Oklahoma House approves state employee pay raise bill

The Oklahoma House of Representatives on Tuesday approved a bill designed to grant targeted pay raises to Oklahoma’s most underpaid employees this year, with an ultimate goal of raising all state employee salaries to 90 percent of the private market within four years.
by Randy Ellis Modified: March 11, 2014 at 8:45 pm •  Published: March 11, 2014

The state House of Representatives on Tuesday approved a bill designed to grant large, targeted pay raises to Oklahoma’s most underpaid employees this year, with a goal of raising all state employee salaries to 90 percent of the private market within four years.

The bill sailed through the state House with a 90-0 vote and will now head to the Senate. There was no debate.

“The state of Oklahoma is losing skilled and educated employees to retirement and the private sector,” said Rep. Leslie Osborn, author of House Bill 3293. “Our state agencies need productive minds and ingenuity to fill those gaps, provide better services and address the problems of the future.
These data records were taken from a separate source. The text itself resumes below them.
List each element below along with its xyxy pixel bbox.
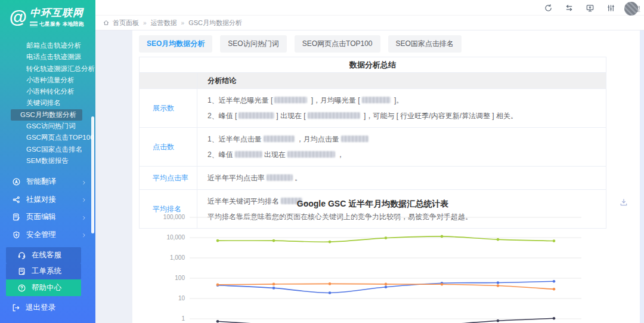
table-row-label: 点击数 <box>140 128 197 166</box>
sidebar-footer-label: 退出登录 <box>26 303 55 313</box>
sidebar-footer-帮助中心[interactable]: 帮助中心 <box>6 279 81 296</box>
svg-text:1: 1 <box>181 315 185 322</box>
sidebar-footer-label: 在线客服 <box>32 250 61 260</box>
sidebar-groups: 智能翻译 社媒对接 页面编辑 安全管理 <box>0 173 95 244</box>
redacted-value <box>264 136 295 142</box>
table-row-content: 近半年平均点击率。 <box>197 167 606 189</box>
sliders-icon[interactable] <box>606 4 615 13</box>
sidebar-item-邮箱点击轨迹分析[interactable]: 邮箱点击轨迹分析 <box>8 40 91 51</box>
redacted-value <box>235 151 262 158</box>
breadcrumb-item[interactable]: 首页面板 <box>113 19 139 27</box>
breadcrumb-item[interactable]: GSC月均数据分析 <box>188 19 242 27</box>
content-card: SEO月均数据分析SEO访问热门词SEO网页点击TOP100SEO国家点击排名 … <box>132 30 640 323</box>
summary-table-column-header: 分析结论 <box>197 73 606 88</box>
svg-text:10: 10 <box>178 295 185 302</box>
sidebar-item-电话点击轨迹溯源[interactable]: 电话点击轨迹溯源 <box>8 51 91 63</box>
breadcrumb-separator: » <box>143 20 147 26</box>
summary-table-header-spacer <box>140 73 197 88</box>
sidebar-item-GSC网页点击TOP100[interactable]: GSC网页点击TOP100 <box>8 132 91 143</box>
sidebar-footer-工单系统[interactable]: 工单系统 <box>6 263 81 279</box>
redacted-value <box>267 174 293 181</box>
sidebar-item-小语种转化分析[interactable]: 小语种转化分析 <box>8 86 91 97</box>
sidebar: @ 中环互联网 七星服务 本地陪跑 邮箱点击轨迹分析电话点击轨迹溯源转化轨迹溯源… <box>0 0 95 323</box>
tab-SEO网页点击TOP100[interactable]: SEO网页点击TOP100 <box>295 35 380 53</box>
translate-icon <box>12 177 21 186</box>
brand-swirl-icon: @ <box>6 7 30 27</box>
sidebar-item-小语种流量分析[interactable]: 小语种流量分析 <box>8 75 91 86</box>
sidebar-group-label: 安全管理 <box>26 230 81 240</box>
table-row-content: 1、近半年总曝光量 [ ]，月均曝光量 [ ]。2、峰值 [] 出现在 [ ]，… <box>197 89 606 127</box>
sidebar-group-label: 社媒对接 <box>26 195 81 205</box>
swap-icon[interactable] <box>565 4 574 13</box>
sidebar-item-SEM数据报告[interactable]: SEM数据报告 <box>8 155 91 167</box>
breadcrumb: 首页面板»运营数据»GSC月均数据分析 <box>95 16 644 30</box>
tab-SEO国家点击排名[interactable]: SEO国家点击排名 <box>388 35 462 53</box>
chevron-right-icon <box>81 179 87 185</box>
breadcrumb-separator: » <box>181 20 185 26</box>
share-icon <box>12 195 21 204</box>
svg-text:10,000: 10,000 <box>166 234 185 241</box>
page-scrollbar[interactable] <box>640 30 644 323</box>
chevron-right-icon <box>81 232 87 238</box>
table-row-label: 展示数 <box>140 89 197 127</box>
sidebar-footer-退出登录[interactable]: 退出登录 <box>0 300 95 316</box>
avatar[interactable] <box>624 2 638 16</box>
tab-SEO访问热门词[interactable]: SEO访问热门词 <box>220 35 286 53</box>
sidebar-group-label: 智能翻译 <box>26 177 81 187</box>
user-box[interactable]: 管理 <box>617 1 640 16</box>
sidebar-item-GSC月均数据分析[interactable]: GSC月均数据分析 <box>11 109 82 121</box>
main-area: SEO月均数据分析SEO访问热门词SEO网页点击TOP100SEO国家点击排名 … <box>95 30 644 323</box>
redacted-value <box>287 151 335 158</box>
page-edit-icon <box>12 213 21 222</box>
sidebar-footer-label: 工单系统 <box>32 266 61 276</box>
monitor-icon[interactable] <box>586 4 595 13</box>
chevron-right-icon <box>81 214 87 220</box>
redacted-value <box>308 112 360 119</box>
chart-title: Google GSC 近半年月均数据汇总统计表 <box>139 199 606 210</box>
sidebar-footer: 在线客服 工单系统 帮助中心 退出登录 <box>0 247 95 316</box>
brand-logo[interactable]: @ 中环互联网 七星服务 本地陪跑 <box>0 0 95 32</box>
sidebar-group-页面编辑[interactable]: 页面编辑 <box>0 208 95 226</box>
table-row: 点击数 1、近半年点击量，月均点击量2、峰值出现在， <box>140 128 606 167</box>
summary-table-title: 数据分析总结 <box>140 57 606 73</box>
tab-bar: SEO月均数据分析SEO访问热门词SEO网页点击TOP100SEO国家点击排名 <box>139 35 462 53</box>
table-row-content: 1、近半年点击量，月均点击量2、峰值出现在， <box>197 128 606 166</box>
svg-text:1,000: 1,000 <box>170 254 185 261</box>
headset-icon <box>17 251 26 260</box>
sidebar-footer-在线客服[interactable]: 在线客服 <box>6 247 81 263</box>
line-chart: 100,00010,0001,000100101 <box>137 210 602 323</box>
download-icon[interactable] <box>619 198 628 207</box>
brand-name: 中环互联网 <box>30 6 84 20</box>
brand-badge <box>30 21 38 27</box>
toolbar <box>544 0 615 16</box>
ticket-icon <box>17 267 26 276</box>
table-row: 平均点击率 近半年平均点击率。 <box>140 167 606 190</box>
app-window: @ 中环互联网 七星服务 本地陪跑 邮箱点击轨迹分析电话点击轨迹溯源转化轨迹溯源… <box>0 0 644 323</box>
sidebar-item-GSC国家点击排名[interactable]: GSC国家点击排名 <box>8 144 91 155</box>
sidebar-group-安全管理[interactable]: 安全管理 <box>0 226 95 244</box>
svg-text:100: 100 <box>175 275 185 281</box>
sidebar-menu: 邮箱点击轨迹分析电话点击轨迹溯源转化轨迹溯源汇总分析小语种流量分析小语种转化分析… <box>0 40 95 167</box>
redacted-value <box>362 97 391 103</box>
tab-SEO月均数据分析[interactable]: SEO月均数据分析 <box>139 35 212 53</box>
redacted-value <box>239 112 274 119</box>
sidebar-item-GSC访问热门词[interactable]: GSC访问热门词 <box>8 121 91 132</box>
sidebar-scrollbar[interactable] <box>91 116 94 233</box>
home-icon <box>103 19 110 26</box>
breadcrumb-item[interactable]: 运营数据 <box>151 19 177 27</box>
shield-icon <box>12 230 21 239</box>
redacted-value <box>274 97 307 103</box>
help-icon <box>17 284 26 293</box>
sidebar-group-社媒对接[interactable]: 社媒对接 <box>0 191 95 209</box>
redacted-value <box>341 136 369 142</box>
sidebar-item-关键词排名[interactable]: 关键词排名 <box>8 97 91 109</box>
sidebar-footer-label: 帮助中心 <box>32 283 61 293</box>
sidebar-group-label: 页面编辑 <box>26 212 81 222</box>
refresh-icon[interactable] <box>544 4 553 13</box>
brand-tagline: 七星服务 本地陪跑 <box>39 21 84 28</box>
chevron-right-icon <box>81 196 87 202</box>
table-row: 展示数 1、近半年总曝光量 [ ]，月均曝光量 [ ]。2、峰值 [] 出现在 … <box>140 89 606 128</box>
sidebar-item-转化轨迹溯源汇总分析[interactable]: 转化轨迹溯源汇总分析 <box>8 63 91 75</box>
top-bar: 管理 <box>95 0 644 16</box>
sidebar-group-智能翻译[interactable]: 智能翻译 <box>0 173 95 191</box>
Competitive wages will greatly enhance the state’s ability to choose from the top recruits.”

Osborn, R-Mustang, said her measure calls for setting aside 3 percent of the previous fiscal year’s payroll costs for salary adjustments each year.
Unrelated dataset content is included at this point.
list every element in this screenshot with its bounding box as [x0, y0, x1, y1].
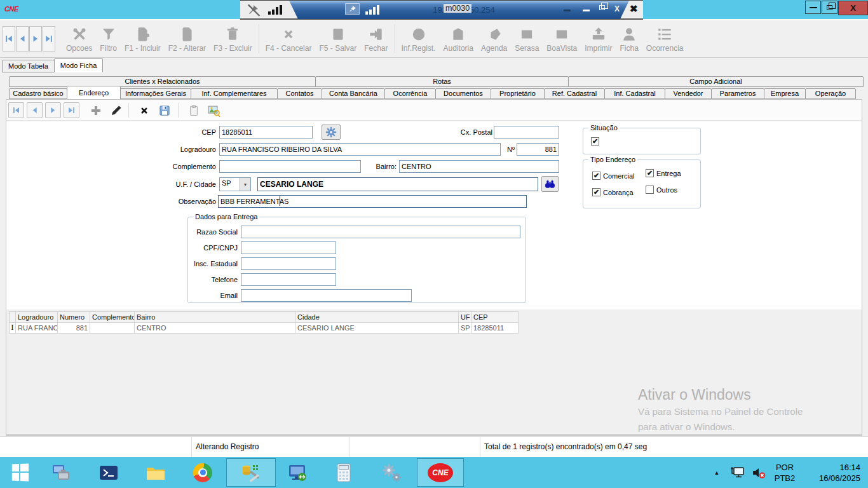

Three percent of last year’s payroll would be about $40 million.

Some would wait

Osborn said she doesn’t want the money doled out evenly to state employees.
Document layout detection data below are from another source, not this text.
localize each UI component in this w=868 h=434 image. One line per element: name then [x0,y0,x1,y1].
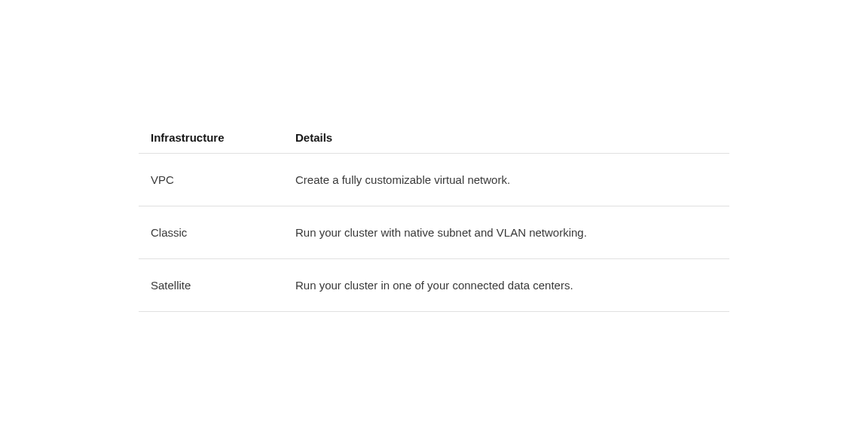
cell-details: Run your cluster in one of your connecte… [283,259,729,312]
header-details: Details [283,122,729,154]
cell-details: Run your cluster with native subnet and … [283,206,729,259]
header-infrastructure: Infrastructure [139,122,283,154]
cell-infrastructure: VPC [139,154,283,206]
table-row: VPC Create a fully customizable virtual … [139,154,729,206]
cell-infrastructure: Classic [139,206,283,259]
table-header-row: Infrastructure Details [139,122,729,154]
table-row: Classic Run your cluster with native sub… [139,206,729,259]
infrastructure-table-container: Infrastructure Details VPC Create a full… [139,122,729,312]
cell-infrastructure: Satellite [139,259,283,312]
cell-details: Create a fully customizable virtual netw… [283,154,729,206]
table-row: Satellite Run your cluster in one of you… [139,259,729,312]
infrastructure-table: Infrastructure Details VPC Create a full… [139,122,729,312]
Instead, Osborn said she initially wants to see large, targeted raises given to the most underpaid state employees, which she said includes public safety employees, corrections workers and some Department of Human Services workers.

Other employees would have to wait their turn as the state attempts to raise overall state employee wages to 90 percent of the private market within four years.

Oklahoma state employees, in general, are currently paid about 20 percent less than the private market, according to the Oklahoma Public Employees Association.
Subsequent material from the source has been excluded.